# REQUIRED ACTION:
Starting with the line containing "O olhar de greaser" and going on through the line containing "entre petits et", return the lines of the data below exactly, and only those.

Saved data entries:
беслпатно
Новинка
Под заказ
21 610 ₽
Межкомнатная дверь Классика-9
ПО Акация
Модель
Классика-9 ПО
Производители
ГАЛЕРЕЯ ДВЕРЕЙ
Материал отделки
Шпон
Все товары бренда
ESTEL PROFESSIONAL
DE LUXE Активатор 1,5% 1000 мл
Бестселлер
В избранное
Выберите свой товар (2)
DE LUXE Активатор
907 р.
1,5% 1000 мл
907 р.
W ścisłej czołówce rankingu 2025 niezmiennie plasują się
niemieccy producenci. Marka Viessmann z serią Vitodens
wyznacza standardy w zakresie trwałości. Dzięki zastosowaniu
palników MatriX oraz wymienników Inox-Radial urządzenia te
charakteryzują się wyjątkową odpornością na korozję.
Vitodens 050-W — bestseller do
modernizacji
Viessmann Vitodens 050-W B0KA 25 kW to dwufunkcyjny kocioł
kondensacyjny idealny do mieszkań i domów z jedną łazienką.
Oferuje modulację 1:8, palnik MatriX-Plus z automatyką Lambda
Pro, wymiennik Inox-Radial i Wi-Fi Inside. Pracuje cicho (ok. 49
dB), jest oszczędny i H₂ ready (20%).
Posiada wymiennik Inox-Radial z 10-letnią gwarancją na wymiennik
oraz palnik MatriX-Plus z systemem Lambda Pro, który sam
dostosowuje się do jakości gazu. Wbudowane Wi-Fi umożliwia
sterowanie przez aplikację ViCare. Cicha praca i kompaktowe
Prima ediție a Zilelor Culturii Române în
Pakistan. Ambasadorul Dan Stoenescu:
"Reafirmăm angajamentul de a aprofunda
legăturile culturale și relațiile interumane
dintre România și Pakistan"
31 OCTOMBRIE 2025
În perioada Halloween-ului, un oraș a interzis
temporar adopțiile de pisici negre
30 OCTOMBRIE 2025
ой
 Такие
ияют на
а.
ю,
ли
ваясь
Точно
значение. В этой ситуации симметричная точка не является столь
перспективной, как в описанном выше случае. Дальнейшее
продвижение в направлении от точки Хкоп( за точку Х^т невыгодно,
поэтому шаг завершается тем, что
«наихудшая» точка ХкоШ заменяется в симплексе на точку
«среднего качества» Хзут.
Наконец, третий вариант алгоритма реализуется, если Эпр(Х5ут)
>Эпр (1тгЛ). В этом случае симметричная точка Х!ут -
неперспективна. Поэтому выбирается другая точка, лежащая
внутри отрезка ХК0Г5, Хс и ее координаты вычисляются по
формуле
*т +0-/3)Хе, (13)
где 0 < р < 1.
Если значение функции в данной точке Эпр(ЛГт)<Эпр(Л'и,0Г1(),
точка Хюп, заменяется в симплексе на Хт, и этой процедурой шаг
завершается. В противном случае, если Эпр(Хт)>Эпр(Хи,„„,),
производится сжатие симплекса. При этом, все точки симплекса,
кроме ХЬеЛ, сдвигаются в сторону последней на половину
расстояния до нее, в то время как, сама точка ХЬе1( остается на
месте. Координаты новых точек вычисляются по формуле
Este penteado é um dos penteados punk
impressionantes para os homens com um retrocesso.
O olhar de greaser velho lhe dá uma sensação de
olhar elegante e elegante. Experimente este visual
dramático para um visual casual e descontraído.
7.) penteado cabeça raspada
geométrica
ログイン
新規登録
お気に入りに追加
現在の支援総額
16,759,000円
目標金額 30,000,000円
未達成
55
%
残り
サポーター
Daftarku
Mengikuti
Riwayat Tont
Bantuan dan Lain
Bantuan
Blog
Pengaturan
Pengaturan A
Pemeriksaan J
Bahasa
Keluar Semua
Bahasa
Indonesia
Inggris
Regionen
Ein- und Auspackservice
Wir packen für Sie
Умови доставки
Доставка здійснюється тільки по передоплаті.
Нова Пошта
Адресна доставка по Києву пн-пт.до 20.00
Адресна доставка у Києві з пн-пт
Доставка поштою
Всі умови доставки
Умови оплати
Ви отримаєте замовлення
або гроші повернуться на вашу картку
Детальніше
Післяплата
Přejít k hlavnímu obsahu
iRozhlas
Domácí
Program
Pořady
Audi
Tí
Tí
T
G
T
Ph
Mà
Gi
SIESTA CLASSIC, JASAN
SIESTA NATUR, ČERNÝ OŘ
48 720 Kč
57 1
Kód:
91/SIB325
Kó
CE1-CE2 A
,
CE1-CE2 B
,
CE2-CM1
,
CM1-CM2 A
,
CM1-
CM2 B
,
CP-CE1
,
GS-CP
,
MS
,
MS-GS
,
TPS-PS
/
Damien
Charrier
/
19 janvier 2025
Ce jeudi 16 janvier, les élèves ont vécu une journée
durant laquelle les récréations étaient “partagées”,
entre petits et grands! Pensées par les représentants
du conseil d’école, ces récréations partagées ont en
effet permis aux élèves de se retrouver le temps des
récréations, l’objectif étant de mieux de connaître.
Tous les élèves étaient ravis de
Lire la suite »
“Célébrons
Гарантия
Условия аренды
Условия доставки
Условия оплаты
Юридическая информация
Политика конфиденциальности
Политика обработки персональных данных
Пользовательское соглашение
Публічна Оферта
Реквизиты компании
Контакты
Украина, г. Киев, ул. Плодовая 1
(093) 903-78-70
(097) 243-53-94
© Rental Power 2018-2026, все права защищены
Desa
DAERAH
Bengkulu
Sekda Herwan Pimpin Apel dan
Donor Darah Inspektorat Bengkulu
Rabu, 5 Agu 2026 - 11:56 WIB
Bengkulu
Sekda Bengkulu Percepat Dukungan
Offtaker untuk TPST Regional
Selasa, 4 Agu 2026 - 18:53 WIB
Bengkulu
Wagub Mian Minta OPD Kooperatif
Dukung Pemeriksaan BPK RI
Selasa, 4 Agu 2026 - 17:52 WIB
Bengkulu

# EXPECTED ANSWER:
O olhar de greaser velho lhe dá uma sensação de
olhar elegante e elegante. Experimente este visual
dramático para um visual casual e descontraído.
7.) penteado cabeça raspada
geométrica
ログイン
新規登録
お気に入りに追加
現在の支援総額
16,759,000円
目標金額 30,000,000円
未達成
55
%
残り
サポーター
Daftarku
Mengikuti
Riwayat Tont
Bantuan dan Lain
Bantuan
Blog
Pengaturan
Pengaturan A
Pemeriksaan J
Bahasa
Keluar Semua
Bahasa
Indonesia
Inggris
Regionen
Ein- und Auspackservice
Wir packen für Sie
Умови доставки
Доставка здійснюється тільки по передоплаті.
Нова Пошта
Адресна доставка по Києву пн-пт.до 20.00
Адресна доставка у Києві з пн-пт
Доставка поштою
Всі умови доставки
Умови оплати
Ви отримаєте замовлення
або гроші повернуться на вашу картку
Детальніше
Післяплата
Přejít k hlavnímu obsahu
iRozhlas
Domácí
Program
Pořady
Audi
Tí
Tí
T
G
T
Ph
Mà
Gi
SIESTA CLASSIC, JASAN
SIESTA NATUR, ČERNÝ OŘ
48 720 Kč
57 1
Kód:
91/SIB325
Kó
CE1-CE2 A
,
CE1-CE2 B
,
CE2-CM1
,
CM1-CM2 A
,
CM1-
CM2 B
,
CP-CE1
,
GS-CP
,
MS
,
MS-GS
,
TPS-PS
/
Damien
Charrier
/
19 janvier 2025
Ce jeudi 16 janvier, les élèves ont vécu une journée
durant laquelle les récréations étaient “partagées”,
entre petits et grands! Pensées par les représentants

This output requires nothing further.